Все изменилось после незабываемого визита моей новозеландской бабушки. Как только окончилась война, она явилась из Страны Антиподов, чтобы навестить своих разбросанных по Европе и Америке детей. Кажется, она привезла с собой одну из тетушек, но наибольшее впечатление произвела на меня сама Бабуля. Видимо, она часто со мной говорила, задавала массу вопросов и много рассказывала сама. И хотя я плохо помню подробности этого визита, общее впечатление, которое она оставила – это почтение, благоговение и любовь. Она была очень доброй и ласковой, но в ее привязанности не было ничего нарочитого или чрезмерного. Я смутно помню, как она выглядела. Память сохранила только, что носила она темную одежду – серое и темно-коричневое, что у нее были очки и седина, а речь спокойная и убедительная. Она была учительницей, как и ее муж, мой новозеландский дедушка.
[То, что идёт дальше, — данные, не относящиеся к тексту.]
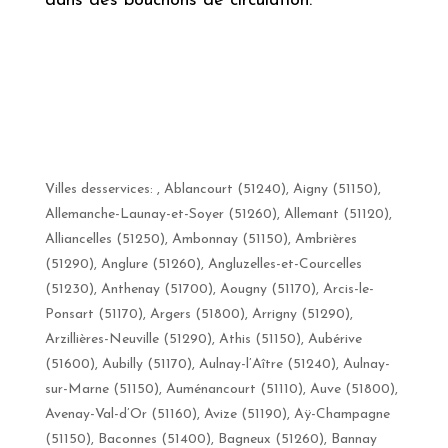
dans des bouchons de circulation.
Villes desservices: , Ablancourt (51240), Aigny (51150),
Allemanche-Launay-et-Soyer (51260), Allemant (51120),
Alliancelles (51250), Ambonnay (51150), Ambrières
(51290), Anglure (51260), Angluzelles-et-Courcelles
(51230), Anthenay (51700), Aougny (51170), Arcis-le-
Ponsart (51170), Argers (51800), Arrigny (51290),
Arzillières-Neuville (51290), Athis (51150), Aubérive
(51600), Aubilly (51170), Aulnay-l’Aître (51240), Aulnay-
sur-Marne (51150), Auménancourt (51110), Auve (51800),
Avenay-Val-d’Or (51160), Avize (51190), Aÿ-Champagne
(51150), Baconnes (51400), Bagneux (51260), Bannay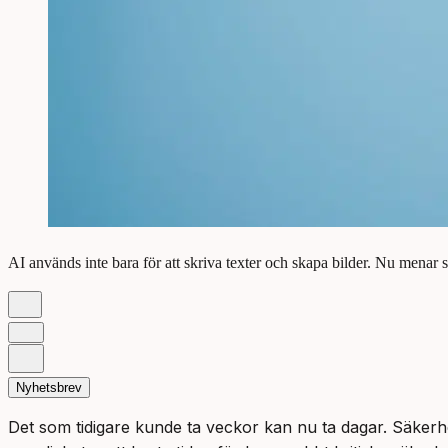
AI används inte bara för att skriva texter och skapa bilder. Nu menar sä
Nyhetsbrev
Det som tidigare kunde ta veckor kan nu ta dagar. Säkerhe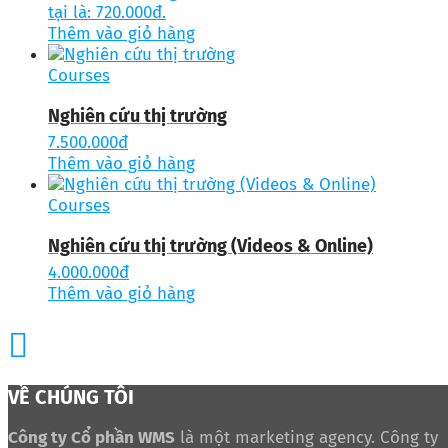
tại là: 720.000đ.
Thêm vào giỏ hàng
Courses
Nghiên cứu thị trường
7.500.000
đ
Thêm vào giỏ hàng
Courses
Nghiên cứu thị trường (Videos & Online)
4.000.000
đ
Thêm vào giỏ hàng
VỀ CHÚNG TÔI
Công ty Cổ phần WMS
là một marketing agency. Công ty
Яснее всего я помню, что за завтраком она клала соль в овсянку. Вот в этом я уверен: это произвело на меня сильное впечатление. В чем я менее уверен, но что в действительности гораздо более важно: она научила меня Молитве Господней. Возможно, еще раньше с «Отче наш» познакомил меня мой земной отец, но я никогда ее не читал. Все же, несомненно, именно Бабуля спросила меня однажды вечером, прочел ли я свои молитвы. Выяснилось, что я не помню «Отче наш», и она научила меня. Впоследствии я уже никогда не забывал эту молитву, хотя ни разу за многие годы ее не произнес.
Может показаться странным, что отец и мать, столь скрупулезно заботившиеся о том, чтобы сохранить умы своих сыновей в здравии от заблуждений, серости, вздора и фальши, не позаботились дать нам хоть какую-то формальную религиозную подготовку. Единственное объяснение, которое мне приходит на ум – что у мамы были вполне определенные взгляды на этот счет. Вероятно, она считала всякую организованную религию не достойной того уровня интеллектуального совершенства, которого ждала от своих детей. Во всяком случае, во Флашинге мы никогда не ходили в церковь.
Помню, однажды я очень хотел пойти в церковь, но в тот раз мы не пошли. Было воскресенье, возможно даже Пасха, года, видимо, 1920-го. За полями, над красным зданием соседской фермы за деревьями виднелся шпиль церкви Св. Георгия. Через освещенные солнцем поля до нас долетел звук церковных колоколов. Я играл перед домом и остановился послушать. Вдруг в ветвях над моей головой разом запели птицы, и звуки птичьего пения и церковных колоколов наполнили мое сердце радостью. Я закричал отцу:
– Папа, смотри – у птиц своя церковь.
А потом спросил:
– Почему мы не ходим в церковь?
Отец посмотрел вверх и сказал:
– Мы пойдем.
– Сейчас?
– Нет, сейчас слишком поздно. Но мы пойдем в какое-нибудь другое воскресенье.
Однако сама мама иногда воскресным утром уходила на богослужения. Сомневаюсь, чтобы отец сопровождал ее, вероятно, он оставался дома следить за мной и Джоном-Полом, – потому что нас никогда в церковь не брали. Как бы то ни было, мама ходила в старинный молитвенный дом на собрания квакеров. Это единственная форма религии, которую она хоть как-то признавала, и полагаю, само собой разумелось, что, когда мы подрастем, нам будет дозволено двинуться в том же направлении. Видимо, предполагалось, что взрослые не должны были оказывать на нас никакого давления, и нам предстояло разобраться во всем самостоятельно.
Между тем домашнее мое образование развивалось в направлении, заданном неким прогрессивным методом, о котором мама вычитала в одном из своих журналов. Она откликнулась на объявление с портретом бородатого ученого в пенсне и получила из Балтимора комплект книг, какие-то списки, и даже парту и маленькую школьную доску. Идея состояла в том, чтобы дать возможность современному разумному ребенку освоиться среди всего этого инструментария и непринужденно развиться в этакий микроуниверситет годам к десяти.